I let out a humorous chuckle. “Are you kidding me?”

“No, I’m not. It’s also a red flag the way he’s always around you and the way he frowns whenever a guy looks your way. Don’t even get me started on the fact he plays hockey. The violence, Peyton, it’s out in the open, and you’re just ignoring it. He’s going to start hitting you one day.”

I can’t help but laugh at the absurdity. “Like it’s not a red flag the way you keep asking me out when I’ve made it clear that I’m not interested? Or how you keep showing up places I’m at? The only red flag here is you.”

“We’re not talking about me. I’m trying to be a good friend and point it out. I wish someone did with my sister when she dated a football player, but instead she ate it up because he was popular. Then when it ended badly, everyone left her to pick up the pieces on her own.”

Some of my anger deflates at his words. I cross my arms over my chest.

Am I reading this situation wrong? Is he jealous or truly concerned? Granted, his concern is pointless, but still.

“Look, I’m sorry about your sister. I am. It sucks that her friends left her when it sounds like she needed them most, but just because a guy who played sports did her dirty doesn’t mean all athletes are bad.
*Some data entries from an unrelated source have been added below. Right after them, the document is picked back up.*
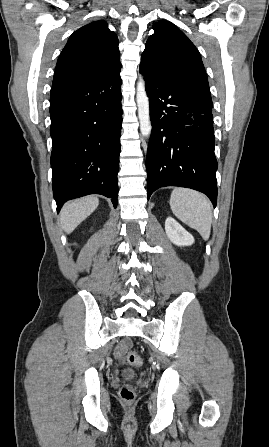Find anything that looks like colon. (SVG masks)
<instances>
[{
    "label": "colon",
    "instance_id": "1",
    "mask_svg": "<svg viewBox=\"0 0 269 447\" xmlns=\"http://www.w3.org/2000/svg\"><path fill=\"white\" fill-rule=\"evenodd\" d=\"M124 351L123 357L127 364L129 365H141V357L133 350L126 349ZM119 398L125 404H131L136 398L135 387L132 383H124L119 390Z\"/></svg>",
    "mask_w": 269,
    "mask_h": 447
}]
</instances>
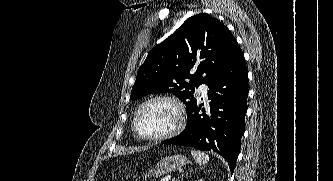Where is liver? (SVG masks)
<instances>
[{
	"instance_id": "6515ba94",
	"label": "liver",
	"mask_w": 333,
	"mask_h": 181,
	"mask_svg": "<svg viewBox=\"0 0 333 181\" xmlns=\"http://www.w3.org/2000/svg\"><path fill=\"white\" fill-rule=\"evenodd\" d=\"M132 152H134L133 150H131V151H129L128 153H132Z\"/></svg>"
}]
</instances>
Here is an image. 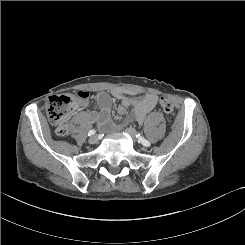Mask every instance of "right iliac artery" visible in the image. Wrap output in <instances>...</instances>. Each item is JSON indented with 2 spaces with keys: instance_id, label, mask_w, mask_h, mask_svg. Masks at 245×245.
I'll use <instances>...</instances> for the list:
<instances>
[{
  "instance_id": "82829eb1",
  "label": "right iliac artery",
  "mask_w": 245,
  "mask_h": 245,
  "mask_svg": "<svg viewBox=\"0 0 245 245\" xmlns=\"http://www.w3.org/2000/svg\"><path fill=\"white\" fill-rule=\"evenodd\" d=\"M95 133H96L95 130H90V131L88 132V135L91 136V135H94Z\"/></svg>"
}]
</instances>
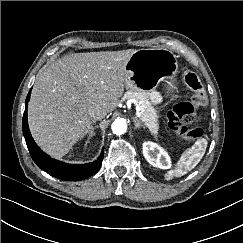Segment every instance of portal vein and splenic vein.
Returning a JSON list of instances; mask_svg holds the SVG:
<instances>
[{
  "instance_id": "1",
  "label": "portal vein and splenic vein",
  "mask_w": 243,
  "mask_h": 243,
  "mask_svg": "<svg viewBox=\"0 0 243 243\" xmlns=\"http://www.w3.org/2000/svg\"><path fill=\"white\" fill-rule=\"evenodd\" d=\"M136 116H137L138 118L141 117V112H140V108H139V107L136 109Z\"/></svg>"
}]
</instances>
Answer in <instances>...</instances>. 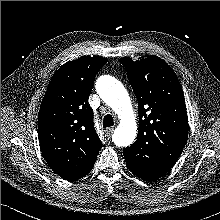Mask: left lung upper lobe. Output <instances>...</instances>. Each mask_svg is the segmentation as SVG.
Instances as JSON below:
<instances>
[{"label": "left lung upper lobe", "instance_id": "5c2ea615", "mask_svg": "<svg viewBox=\"0 0 220 220\" xmlns=\"http://www.w3.org/2000/svg\"><path fill=\"white\" fill-rule=\"evenodd\" d=\"M138 99L137 140L129 157L141 166L170 170L187 142L188 117L182 87L173 69L161 58L120 59Z\"/></svg>", "mask_w": 220, "mask_h": 220}]
</instances>
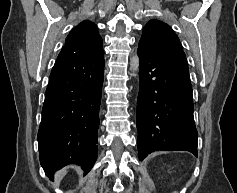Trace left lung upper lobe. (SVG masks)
<instances>
[{
	"mask_svg": "<svg viewBox=\"0 0 237 193\" xmlns=\"http://www.w3.org/2000/svg\"><path fill=\"white\" fill-rule=\"evenodd\" d=\"M139 46H144L159 55L188 67L178 36L162 21L150 20L143 28Z\"/></svg>",
	"mask_w": 237,
	"mask_h": 193,
	"instance_id": "5c2ea615",
	"label": "left lung upper lobe"
}]
</instances>
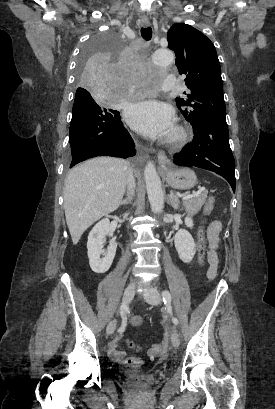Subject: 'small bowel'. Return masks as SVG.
I'll return each mask as SVG.
<instances>
[{
    "instance_id": "obj_1",
    "label": "small bowel",
    "mask_w": 275,
    "mask_h": 409,
    "mask_svg": "<svg viewBox=\"0 0 275 409\" xmlns=\"http://www.w3.org/2000/svg\"><path fill=\"white\" fill-rule=\"evenodd\" d=\"M221 230V224L219 221H214L209 228V251H208V261L210 267H215L217 270L218 255L217 249L219 244V232ZM209 279H213L215 276H210L208 273ZM144 323V319L140 316H134L130 319V324L134 327L141 326ZM118 338L111 341L109 345V355L110 357L118 362H122L128 366H139L143 364V361L137 357H127L125 352L118 348Z\"/></svg>"
}]
</instances>
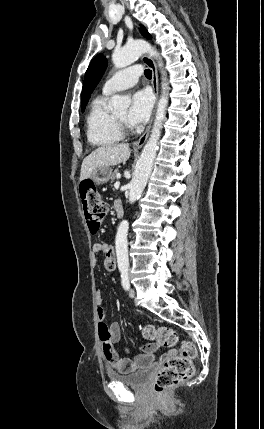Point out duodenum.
<instances>
[{
	"label": "duodenum",
	"mask_w": 264,
	"mask_h": 429,
	"mask_svg": "<svg viewBox=\"0 0 264 429\" xmlns=\"http://www.w3.org/2000/svg\"><path fill=\"white\" fill-rule=\"evenodd\" d=\"M115 211L118 217H122L124 215V209L121 203L115 205ZM115 260V256H114Z\"/></svg>",
	"instance_id": "obj_1"
}]
</instances>
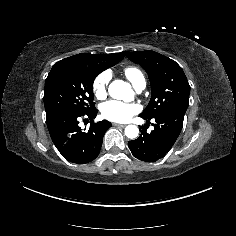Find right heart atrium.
Wrapping results in <instances>:
<instances>
[{
	"label": "right heart atrium",
	"instance_id": "d8ad5b80",
	"mask_svg": "<svg viewBox=\"0 0 236 236\" xmlns=\"http://www.w3.org/2000/svg\"><path fill=\"white\" fill-rule=\"evenodd\" d=\"M109 80L110 77L108 73H102L95 78L93 82V94L97 100H103L106 98Z\"/></svg>",
	"mask_w": 236,
	"mask_h": 236
}]
</instances>
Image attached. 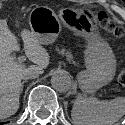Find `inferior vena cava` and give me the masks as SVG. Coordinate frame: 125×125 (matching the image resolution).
Instances as JSON below:
<instances>
[{"label":"inferior vena cava","instance_id":"inferior-vena-cava-1","mask_svg":"<svg viewBox=\"0 0 125 125\" xmlns=\"http://www.w3.org/2000/svg\"><path fill=\"white\" fill-rule=\"evenodd\" d=\"M39 76V73L36 72V71H30V72H27L26 74H24L22 76V79L24 80H28V79H35Z\"/></svg>","mask_w":125,"mask_h":125}]
</instances>
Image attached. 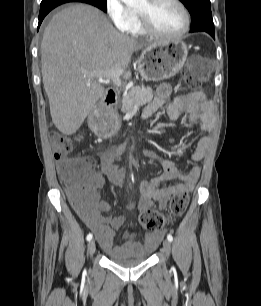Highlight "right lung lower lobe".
<instances>
[{"label":"right lung lower lobe","mask_w":261,"mask_h":306,"mask_svg":"<svg viewBox=\"0 0 261 306\" xmlns=\"http://www.w3.org/2000/svg\"><path fill=\"white\" fill-rule=\"evenodd\" d=\"M63 4V3H57V4H50V5H46V6H41L40 7V13H39V24H38V29L44 19V17L55 7H57L58 5Z\"/></svg>","instance_id":"obj_1"}]
</instances>
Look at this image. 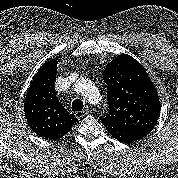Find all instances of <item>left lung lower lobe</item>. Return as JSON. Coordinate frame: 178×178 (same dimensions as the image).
<instances>
[{
    "mask_svg": "<svg viewBox=\"0 0 178 178\" xmlns=\"http://www.w3.org/2000/svg\"><path fill=\"white\" fill-rule=\"evenodd\" d=\"M109 134L123 143H132L146 136L150 131L142 128L121 125L107 120H101Z\"/></svg>",
    "mask_w": 178,
    "mask_h": 178,
    "instance_id": "obj_1",
    "label": "left lung lower lobe"
}]
</instances>
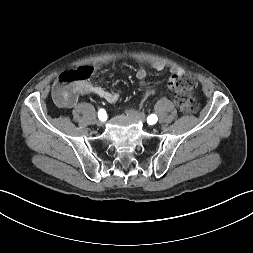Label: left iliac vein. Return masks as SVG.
Here are the masks:
<instances>
[{
  "instance_id": "4c4485c4",
  "label": "left iliac vein",
  "mask_w": 253,
  "mask_h": 253,
  "mask_svg": "<svg viewBox=\"0 0 253 253\" xmlns=\"http://www.w3.org/2000/svg\"><path fill=\"white\" fill-rule=\"evenodd\" d=\"M128 115L141 121V122H145V116L144 114L140 113V112H137L135 110H128Z\"/></svg>"
}]
</instances>
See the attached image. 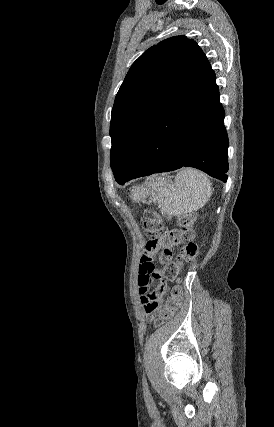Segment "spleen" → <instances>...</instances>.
<instances>
[{
    "instance_id": "spleen-1",
    "label": "spleen",
    "mask_w": 274,
    "mask_h": 427,
    "mask_svg": "<svg viewBox=\"0 0 274 427\" xmlns=\"http://www.w3.org/2000/svg\"><path fill=\"white\" fill-rule=\"evenodd\" d=\"M151 186L154 204H159L161 214L188 215L194 214L205 206L212 194V184L206 174L184 168L175 178L174 184H167L165 180H152ZM142 192H135L134 200H140Z\"/></svg>"
}]
</instances>
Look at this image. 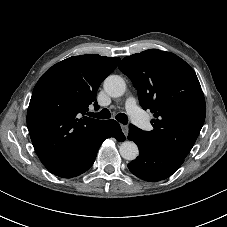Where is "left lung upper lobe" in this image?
<instances>
[{
  "label": "left lung upper lobe",
  "instance_id": "1",
  "mask_svg": "<svg viewBox=\"0 0 227 227\" xmlns=\"http://www.w3.org/2000/svg\"><path fill=\"white\" fill-rule=\"evenodd\" d=\"M118 67L137 88L141 107L154 114V129L142 131L146 139L161 151L185 159L206 115L194 70L177 55L158 49L125 57Z\"/></svg>",
  "mask_w": 227,
  "mask_h": 227
}]
</instances>
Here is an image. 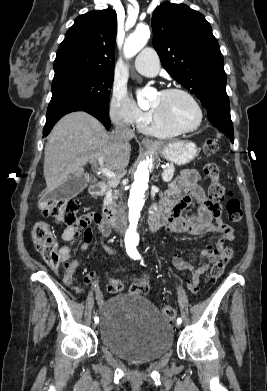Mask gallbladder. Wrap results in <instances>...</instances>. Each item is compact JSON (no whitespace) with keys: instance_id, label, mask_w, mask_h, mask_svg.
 Instances as JSON below:
<instances>
[{"instance_id":"gallbladder-1","label":"gallbladder","mask_w":267,"mask_h":391,"mask_svg":"<svg viewBox=\"0 0 267 391\" xmlns=\"http://www.w3.org/2000/svg\"><path fill=\"white\" fill-rule=\"evenodd\" d=\"M86 186L87 180L84 176L78 178L71 177L53 190L49 197L54 201H68L81 193Z\"/></svg>"}]
</instances>
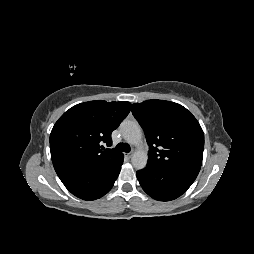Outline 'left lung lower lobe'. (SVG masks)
Instances as JSON below:
<instances>
[{
    "instance_id": "1",
    "label": "left lung lower lobe",
    "mask_w": 254,
    "mask_h": 254,
    "mask_svg": "<svg viewBox=\"0 0 254 254\" xmlns=\"http://www.w3.org/2000/svg\"><path fill=\"white\" fill-rule=\"evenodd\" d=\"M197 176L159 168L148 163L146 168L137 171V178L143 190L159 201L178 198L192 185Z\"/></svg>"
}]
</instances>
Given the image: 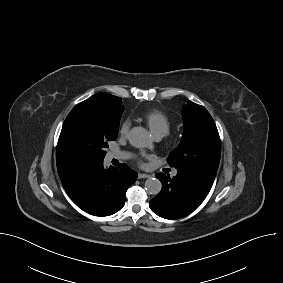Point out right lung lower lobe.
I'll return each mask as SVG.
<instances>
[{"mask_svg":"<svg viewBox=\"0 0 283 283\" xmlns=\"http://www.w3.org/2000/svg\"><path fill=\"white\" fill-rule=\"evenodd\" d=\"M60 179L78 207L95 216H108L123 208L126 190L137 173L127 165L105 169L100 162L73 167Z\"/></svg>","mask_w":283,"mask_h":283,"instance_id":"1","label":"right lung lower lobe"}]
</instances>
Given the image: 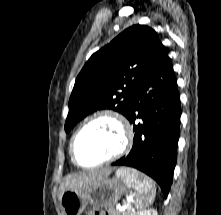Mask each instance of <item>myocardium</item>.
I'll list each match as a JSON object with an SVG mask.
<instances>
[{
  "instance_id": "f54148a6",
  "label": "myocardium",
  "mask_w": 221,
  "mask_h": 215,
  "mask_svg": "<svg viewBox=\"0 0 221 215\" xmlns=\"http://www.w3.org/2000/svg\"><path fill=\"white\" fill-rule=\"evenodd\" d=\"M101 118H109L116 122L122 133V144L120 148L108 158L95 164H90V165L82 164L76 156L75 152L76 140L79 134L87 125ZM132 142H133V131L128 120L124 117V115L113 109H103L94 113L80 124V126L77 128V130L74 132L72 136L69 150H70L71 159L75 165L81 168H94L113 162L118 158L122 157L123 155H125L130 150Z\"/></svg>"
}]
</instances>
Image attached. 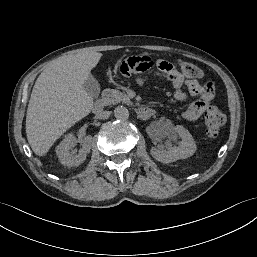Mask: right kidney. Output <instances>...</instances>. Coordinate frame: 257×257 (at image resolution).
<instances>
[{"label":"right kidney","mask_w":257,"mask_h":257,"mask_svg":"<svg viewBox=\"0 0 257 257\" xmlns=\"http://www.w3.org/2000/svg\"><path fill=\"white\" fill-rule=\"evenodd\" d=\"M75 142V136L68 134L57 146L56 153L61 164L66 166H79L85 161L91 149L92 137L88 135L81 140L82 148L78 153L73 150Z\"/></svg>","instance_id":"1"}]
</instances>
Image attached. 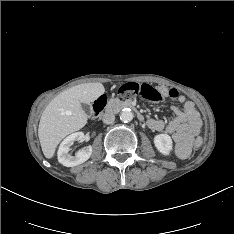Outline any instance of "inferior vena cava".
Returning a JSON list of instances; mask_svg holds the SVG:
<instances>
[{
	"label": "inferior vena cava",
	"instance_id": "obj_1",
	"mask_svg": "<svg viewBox=\"0 0 234 234\" xmlns=\"http://www.w3.org/2000/svg\"><path fill=\"white\" fill-rule=\"evenodd\" d=\"M114 120H115V115L113 113H105L102 116V121L105 124H111L114 122Z\"/></svg>",
	"mask_w": 234,
	"mask_h": 234
}]
</instances>
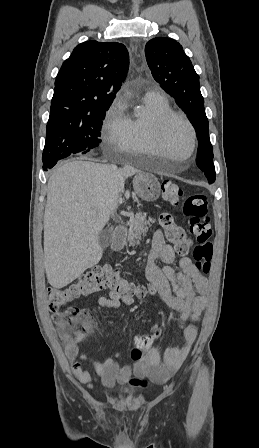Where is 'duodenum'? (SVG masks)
Masks as SVG:
<instances>
[{"instance_id":"1","label":"duodenum","mask_w":259,"mask_h":448,"mask_svg":"<svg viewBox=\"0 0 259 448\" xmlns=\"http://www.w3.org/2000/svg\"><path fill=\"white\" fill-rule=\"evenodd\" d=\"M125 235H126V230L124 227L120 226L114 230L113 236H112V243H111V247L113 250H119L123 247Z\"/></svg>"}]
</instances>
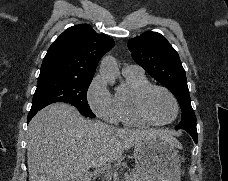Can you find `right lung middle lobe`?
<instances>
[{
	"mask_svg": "<svg viewBox=\"0 0 228 181\" xmlns=\"http://www.w3.org/2000/svg\"><path fill=\"white\" fill-rule=\"evenodd\" d=\"M92 79H71L61 76L39 77L32 100V110H40L55 102L70 103L90 118L95 115L87 102V90Z\"/></svg>",
	"mask_w": 228,
	"mask_h": 181,
	"instance_id": "1",
	"label": "right lung middle lobe"
}]
</instances>
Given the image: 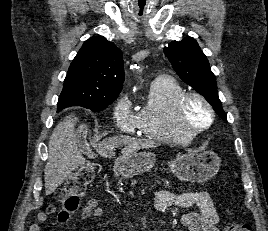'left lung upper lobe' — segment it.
<instances>
[{"mask_svg":"<svg viewBox=\"0 0 268 231\" xmlns=\"http://www.w3.org/2000/svg\"><path fill=\"white\" fill-rule=\"evenodd\" d=\"M164 53L179 77L203 95L215 112L226 121L227 117L218 97L215 75L196 40L186 37L179 42L173 41L164 48Z\"/></svg>","mask_w":268,"mask_h":231,"instance_id":"5c2ea615","label":"left lung upper lobe"}]
</instances>
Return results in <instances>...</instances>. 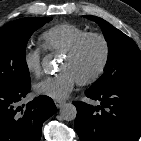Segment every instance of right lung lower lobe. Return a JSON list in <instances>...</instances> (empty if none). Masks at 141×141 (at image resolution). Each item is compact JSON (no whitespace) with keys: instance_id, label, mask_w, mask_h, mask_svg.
I'll list each match as a JSON object with an SVG mask.
<instances>
[{"instance_id":"98d812e1","label":"right lung lower lobe","mask_w":141,"mask_h":141,"mask_svg":"<svg viewBox=\"0 0 141 141\" xmlns=\"http://www.w3.org/2000/svg\"><path fill=\"white\" fill-rule=\"evenodd\" d=\"M30 83L0 89V141H40L42 124L56 112L53 100L39 96L22 108L18 102L30 91Z\"/></svg>"}]
</instances>
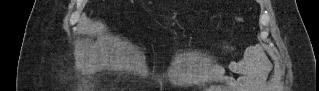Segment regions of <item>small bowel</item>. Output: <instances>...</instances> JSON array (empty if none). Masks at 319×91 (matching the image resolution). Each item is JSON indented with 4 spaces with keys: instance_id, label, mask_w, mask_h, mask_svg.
Segmentation results:
<instances>
[{
    "instance_id": "1",
    "label": "small bowel",
    "mask_w": 319,
    "mask_h": 91,
    "mask_svg": "<svg viewBox=\"0 0 319 91\" xmlns=\"http://www.w3.org/2000/svg\"><path fill=\"white\" fill-rule=\"evenodd\" d=\"M261 51V47L260 46H255L250 48L249 53L251 54H256L259 53ZM229 69L234 72V73H242L244 71V66L241 62L237 61V60H232L229 63ZM265 69H268V65L265 63ZM226 81L235 84L236 80L231 78V77H226ZM264 79L262 77H254L251 80L252 86L257 88V87H261L263 84Z\"/></svg>"
}]
</instances>
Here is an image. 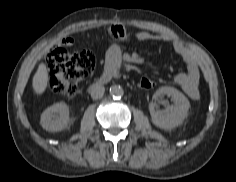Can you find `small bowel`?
Here are the masks:
<instances>
[{
	"mask_svg": "<svg viewBox=\"0 0 236 182\" xmlns=\"http://www.w3.org/2000/svg\"><path fill=\"white\" fill-rule=\"evenodd\" d=\"M110 30L119 35V37L116 38L119 41H124L128 37L127 31L122 26L114 25ZM136 37L139 41L160 40L169 42L174 52L182 58L187 67L186 72L178 73L174 76V83L177 84L191 99L196 100L199 98L200 69L197 58L192 51H190L182 42L166 33L153 34L143 31L137 33ZM63 42L66 45H71L73 41L71 38H65Z\"/></svg>",
	"mask_w": 236,
	"mask_h": 182,
	"instance_id": "1",
	"label": "small bowel"
}]
</instances>
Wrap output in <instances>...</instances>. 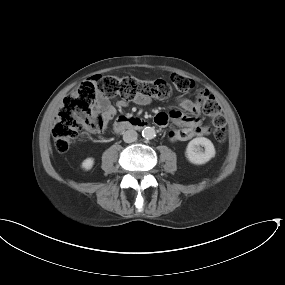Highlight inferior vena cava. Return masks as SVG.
I'll return each mask as SVG.
<instances>
[{
	"label": "inferior vena cava",
	"mask_w": 285,
	"mask_h": 285,
	"mask_svg": "<svg viewBox=\"0 0 285 285\" xmlns=\"http://www.w3.org/2000/svg\"><path fill=\"white\" fill-rule=\"evenodd\" d=\"M137 132L135 130H127L124 132L123 134V140L126 142V143H132L134 141L137 140Z\"/></svg>",
	"instance_id": "1"
}]
</instances>
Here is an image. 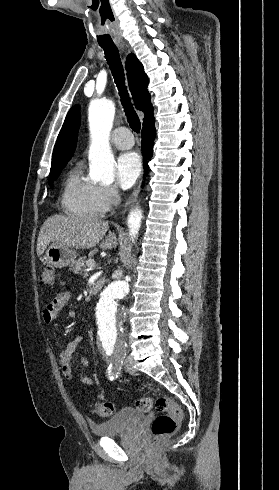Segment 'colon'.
Returning <instances> with one entry per match:
<instances>
[{"mask_svg": "<svg viewBox=\"0 0 279 490\" xmlns=\"http://www.w3.org/2000/svg\"><path fill=\"white\" fill-rule=\"evenodd\" d=\"M56 281L55 270L52 266H46L39 276L42 285H53ZM137 408L142 412H148L152 408V399L145 397L137 401ZM157 416L153 421L151 430L155 436V442H172V435L177 428V422L183 417L182 410L169 396H160L156 400ZM93 413L97 416L108 417L114 414L111 402H95Z\"/></svg>", "mask_w": 279, "mask_h": 490, "instance_id": "5ec220e1", "label": "colon"}]
</instances>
Beckett is literally the best man I know. He would never, ever hurt me.”

“You don’t know that,” he says through clenched teeth.

“I do actually, and while I appreciate your concern, it’s unwarranted. I hope you stop letting your sister’s trauma taint those around you and your perception of people. Hell, half my favorite people, the ones that I would call if I ever needed help, put on a uniform every week. That should say something.”

He huffs and leans back in his seat. “I just worry, you know? Women tend to wear rose-colored glasses and don’t see the signs that something is wrong until it’s too late.”

His words absolutely piss me off. Any sympathy I had dissolves. How the hell did I miss how fucked up this dude is? Has he always been like this or is it new?

“And we’re done. I’ll send Cole, my manager, over with your bill. I hope you have a great day, Gabe.”

“Peyton…”

“Bye…” I wave over my shoulder as I walk away.

Seriously, the fucking nerve of that guy.

On a serious note, though, maybe it’s time I take my own advice and stop using my hang-ups against those who care aboutme. Maybe Grace and Cora are right, and I should give Beckett a chance to prove himself. Prove that he wants me.

I hope you’re ready, Beckett Hayes, because I’m not quite sure I am, but I’m willing to try.

“Dude, was it just me, or was practice extra brutal today?” Kellan groans.

“I don’t want to hear shit. You aren’t the one who took a puck to the skate,” Wyatt grumbles.

I can’t help but cringe thinking about his ankle that was already turning black in the locker room.

“That’s going to leave a nasty mark,” Clay says, reading my mind.

I look over and see that Brett’s still with us but quiet.

“When are you getting back on the ice?” I ask him.